On the day of the shooting, Ethan drew a picture on a maths exercise of a gun pointed down at a figure and wrote ‘the thoughts won’t stop help me’ and ‘blood everywhere’. The school contacted the parents, who both came into the school. After their meeting with administrators, everyone seemed to agree that Ethan should spend the rest of the day in school. True, the parents never mentioned the existence of a handgun in the household. Fatally, no party thought to search Ethan’s backpack.

In hindsight, it’s not that hard to construct a sequence of clues that make such a melee seem inevitable, so much so that surely the parents should have seen it coming and headed it off. But hindsight is cheap. Without foreknowledge, expressions of distress can seem like bog-standard adolescent unhappiness, not serious mental illness. Attempts to stop what hasn’t happened yet readily go overboard. In the hysteria over the school shootings of the early 2000s, teachers became overzealous prosecutors of pre-crime, expelling students who displayed the slightest aberrant behaviour – writing an angry poem, or pointing a chicken bone in the cafeteria and saying: ‘Bang, bang, bang.’ It’s doubtful whether the jumpy hypersensitivity saved any lives.

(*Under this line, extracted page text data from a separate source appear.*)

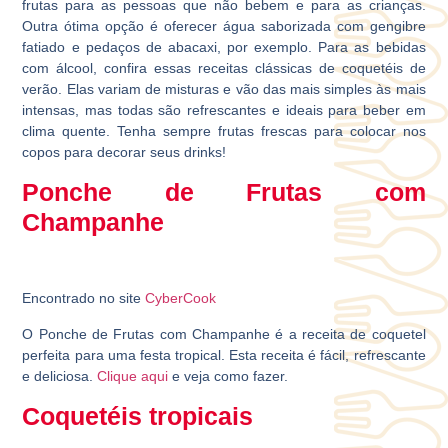
frutas para as pessoas que não bebem e para as crianças.
Outra ótima opção é oferecer água saborizada com gengibre
fatiado e pedaços de abacaxi, por exemplo. Para as bebidas
com álcool, confira essas receitas clássicas de coquetéis de
verão. Elas variam de misturas e vão das mais simples às mais
intensas, mas todas são refrescantes e ideais para beber em
clima quente. Tenha sempre frutas frescas para colocar nos
copos para decorar seus drinks!
Ponche de Frutas com
Champanhe
Encontrado no site
CyberCook
O Ponche de Frutas com Champanhe é a receita de coquetel
perfeita para uma festa tropical. Esta receita é fácil, refrescante
e deliciosa.
Clique aqui
e veja como fazer.
Coquetéis tropicais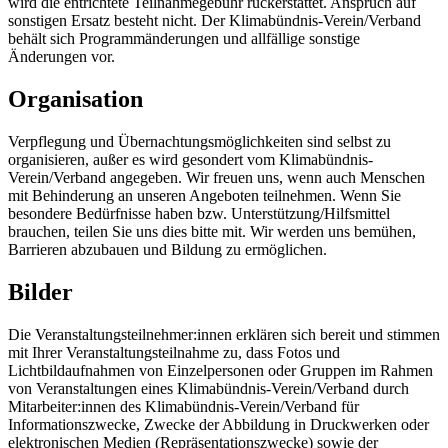
wird die entrichtete Teilnahmegebühr rückerstattet. Anspruch auf
sonstigen Ersatz besteht nicht. Der Klimabündnis-Verein/Verband
behält sich Programmänderungen und allfällige sonstige
Änderungen vor.
Organisation
Verpflegung und Übernachtungsmöglichkeiten sind selbst zu
organisieren, außer es wird gesondert vom Klimabündnis-
Verein/Verband angegeben. Wir freuen uns, wenn auch Menschen
mit Behinderung an unseren Angeboten teilnehmen. Wenn Sie
besondere Bedürfnisse haben bzw. Unterstützung/Hilfsmittel
brauchen, teilen Sie uns dies bitte mit. Wir werden uns bemühen,
Barrieren abzubauen und Bildung zu ermöglichen.
Bilder
Die Veranstaltungsteilnehmer:innen erklären sich bereit und stimmen
mit Ihrer Veranstaltungsteilnahme zu, dass Fotos und
Lichtbildaufnahmen von Einzelpersonen oder Gruppen im Rahmen
von Veranstaltungen eines Klimabündnis-Verein/Verband durch
Mitarbeiter:innen des Klimabündnis-Verein/Verband für
Informationszwecke, Zwecke der Abbildung in Druckwerken oder
elektronischen Medien (Repräsentationszwecke) sowie der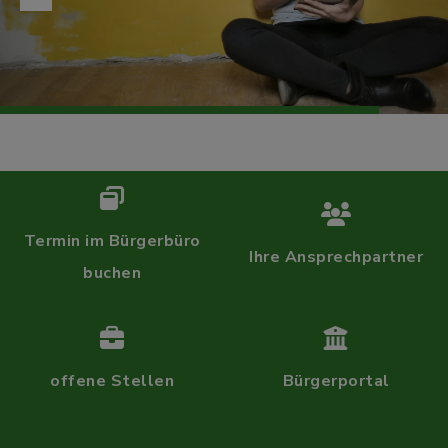
Termin im Bürgerbüro
Ihre Ansprechpartner
buchen
offene Stellen
Bürgerportal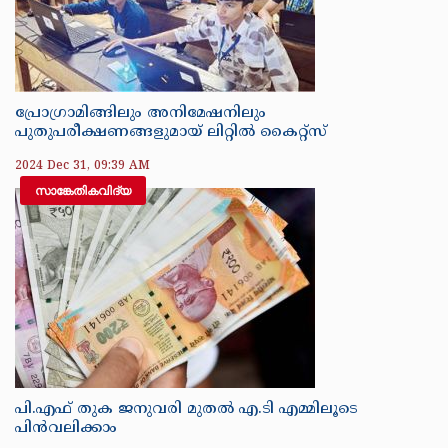
പ്രോഗ്രാമിങ്ങിലും അനിമേഷനിലും
പുതുപരീക്ഷണങ്ങളുമായ് ലിറ്റിൽ കൈറ്റ്‌സ്
2024 Dec 31, 09:39 AM
സാങ്കേതികവിദ്യ
പി.എഫ് തുക ജനുവരി മുതല്‍ എ.ടി എമ്മിലൂടെ
പിന്‍വലിക്കാം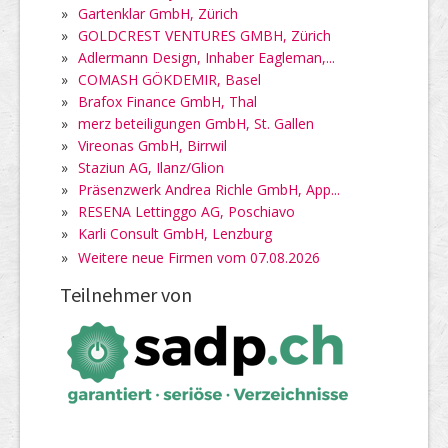
»
Gartenklar GmbH, Zürich
»
GOLDCREST VENTURES GMBH, Zürich
»
Adlermann Design, Inhaber Eagleman,...
»
COMASH GÖKDEMIR, Basel
»
Brafox Finance GmbH, Thal
»
merz beteiligungen GmbH, St. Gallen
»
Vireonas GmbH, Birrwil
»
Staziun AG, Ilanz/Glion
»
Präsenzwerk Andrea Richle GmbH, App...
»
RESENA Lettinggo AG, Poschiavo
»
Karli Consult GmbH, Lenzburg
»
Weitere neue Firmen vom 07.08.2026
Teilnehmer von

Specifically to reduce school shootings, Jennifer’s prosecutor unabashedly aimed to send a message to parents more broadly. But if we’re criminalising third parties here, liability should logically spread to principals, teachers and counsellors. Desperate to pin this warped contemporary fad on adults, the press has blamed everyone from violent video-game makers to the rock musician Marilyn Manson. Besides, why criminalise parents exclusively for school shootings? Shouldn’t they also be jailed for their children’s robberies and sexual assaults? Lest we deter every sane person of reproductive age from foolishly starting a family, let’s constrain criminal culpability to the culprit.

This flimsy case sets an ominous precedent whose real implications today’s American law enforcement is unlikely to follow through on. The intrepid investigative journalist Heather Mac Donald beat me to this punch: school shootings represent a tiny fraction of the country’s homicides, the majority of which are committed by black people, just as the majority of the victims areblack. If US jurisprudence were to truly come after negligent parents who don’t keep track of what their kids are up to, fail to protect the community from their children’s wayward impulses and don’t heed the subtle tell-tale ‘warning signs’ such as running the streets in groups until 4 a.m. with black-market assault weapons, prosecutors would have to charge the impoverished, often black parents of underage gangbangers in Chicago, LA and New York. Which will never happen.

The parents of child murderers are already punished. Conscientious parents are punished the most profoundly, left to rack their brains over what they did wrong and why they didn’t see the carnage coming. But children don’t arrive with a user’s manual. Parenthood is a crapshoot, and some kids, despite the sincerest efforts, don’t reward the risk. Had Michigan law allowed, a conviction for poorly securing a firearm might have been justified. But I listened to hours of Jennifer Crumbley’s testimony. She’s an ordinary woman with commonplace failings. Maybe she spent a bit too much time with her horses. That doesn’t mean she deserves 60 years.